_The task_
From the records below, transcribe only the lines running from the one with "trionfo della Lega, che" through the one with "equilibri nel centrodestra". Keep both of those end lines.

_Recorded data_
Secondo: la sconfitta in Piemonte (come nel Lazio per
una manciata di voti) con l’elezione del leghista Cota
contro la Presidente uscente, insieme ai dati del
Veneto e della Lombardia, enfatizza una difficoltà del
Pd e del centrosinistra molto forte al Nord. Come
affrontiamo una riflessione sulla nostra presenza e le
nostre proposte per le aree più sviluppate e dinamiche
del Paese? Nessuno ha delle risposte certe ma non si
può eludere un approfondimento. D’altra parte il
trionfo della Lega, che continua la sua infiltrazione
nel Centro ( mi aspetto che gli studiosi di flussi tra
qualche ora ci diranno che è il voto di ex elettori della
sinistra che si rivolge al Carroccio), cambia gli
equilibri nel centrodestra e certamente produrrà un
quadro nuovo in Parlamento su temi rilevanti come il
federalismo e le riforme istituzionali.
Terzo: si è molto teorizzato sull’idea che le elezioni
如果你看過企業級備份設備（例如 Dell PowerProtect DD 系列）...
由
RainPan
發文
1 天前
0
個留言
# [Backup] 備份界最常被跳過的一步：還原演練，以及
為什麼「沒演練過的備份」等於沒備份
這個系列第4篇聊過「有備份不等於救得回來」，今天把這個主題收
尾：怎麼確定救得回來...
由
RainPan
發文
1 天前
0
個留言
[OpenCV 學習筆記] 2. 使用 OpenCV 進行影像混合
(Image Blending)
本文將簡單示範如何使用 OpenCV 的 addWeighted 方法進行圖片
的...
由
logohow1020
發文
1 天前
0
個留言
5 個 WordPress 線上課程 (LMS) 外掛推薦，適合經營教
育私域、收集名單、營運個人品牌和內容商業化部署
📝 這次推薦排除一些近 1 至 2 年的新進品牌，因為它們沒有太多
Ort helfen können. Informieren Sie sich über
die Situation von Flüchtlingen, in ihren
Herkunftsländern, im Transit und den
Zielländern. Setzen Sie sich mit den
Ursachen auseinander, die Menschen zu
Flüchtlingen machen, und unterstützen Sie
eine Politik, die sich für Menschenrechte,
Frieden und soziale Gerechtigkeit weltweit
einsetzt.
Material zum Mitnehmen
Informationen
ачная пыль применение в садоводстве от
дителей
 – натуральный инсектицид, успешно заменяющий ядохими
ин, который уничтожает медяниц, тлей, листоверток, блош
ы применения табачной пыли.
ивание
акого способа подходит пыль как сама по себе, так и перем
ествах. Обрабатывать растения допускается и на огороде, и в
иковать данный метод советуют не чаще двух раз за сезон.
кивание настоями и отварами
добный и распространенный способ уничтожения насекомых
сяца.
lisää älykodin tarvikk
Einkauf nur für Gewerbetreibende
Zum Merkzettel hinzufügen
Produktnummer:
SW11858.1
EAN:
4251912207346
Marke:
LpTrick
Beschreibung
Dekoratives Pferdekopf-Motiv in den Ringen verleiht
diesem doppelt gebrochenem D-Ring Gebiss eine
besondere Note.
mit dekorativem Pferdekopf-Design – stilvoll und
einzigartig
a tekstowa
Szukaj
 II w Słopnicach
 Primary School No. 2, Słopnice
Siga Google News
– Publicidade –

_Exercise result_
trionfo della Lega, che continua la sua infiltrazione
nel Centro ( mi aspetto che gli studiosi di flussi tra
qualche ora ci diranno che è il voto di ex elettori della
sinistra che si rivolge al Carroccio), cambia gli
equilibri nel centrodestra e certamente produrrà un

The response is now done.